_Entries shown:_
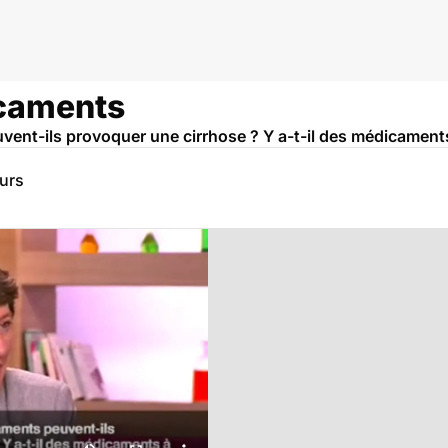
icaments
ent-ils provoquer une cirrhose ? Y a-t-il des médicaments
eurs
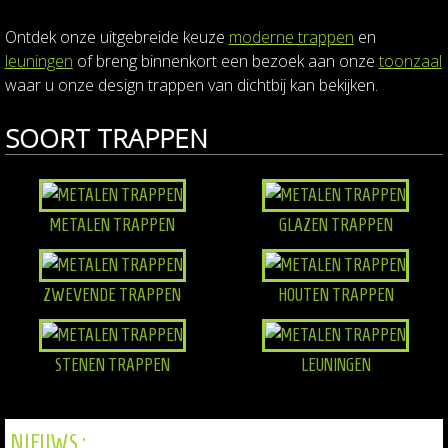
Ontdek onze uitgebreide keuze
moderne trappen
en
leuningen
of breng binnenkort een bezoek aan onze
toonzaal
waar u onze design trappen van dichtbij kan bekijken.
SOORT TRAPPEN
METALEN TRAPPEN
GLAZEN TRAPPEN
ZWEVENDE TRAPPEN
HOUTEN TRAPPEN
STENEN TRAPPEN
LEUNINGEN
NIEUWS :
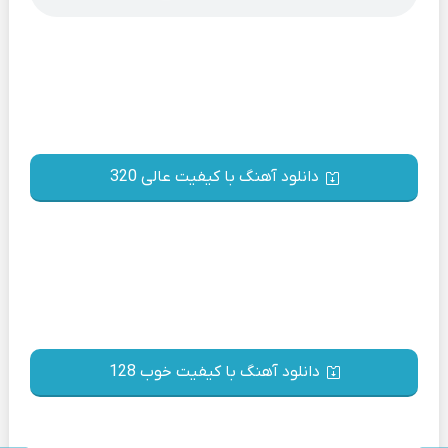
دانلود آهنگ با کیفیت عالی 320
دانلود آهنگ با کیفیت خوب 128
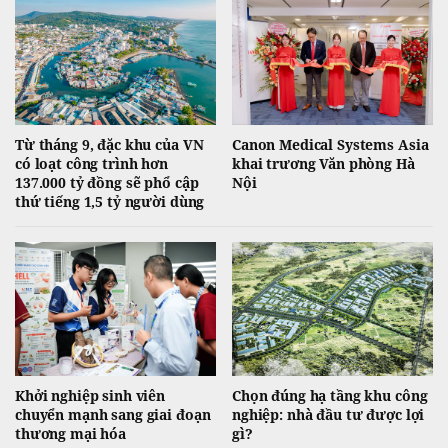
Từ tháng 9, đặc khu của VN
Canon Medical Systems Asia
có loạt công trình hơn
khai trương Văn phòng Hà
137.000 tỷ đồng sẽ phổ cập
Nội
thứ tiếng 1,5 tỷ người dùng
Khởi nghiệp sinh viên
Chọn đúng hạ tầng khu công
chuyển mạnh sang giai đoạn
nghiệp: nhà đầu tư được lợi
thương mại hóa
gì?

_What you need to do:_ How many lines of the listing above include the word "onze"? Reply with the number alone.

_Written solution:_ 3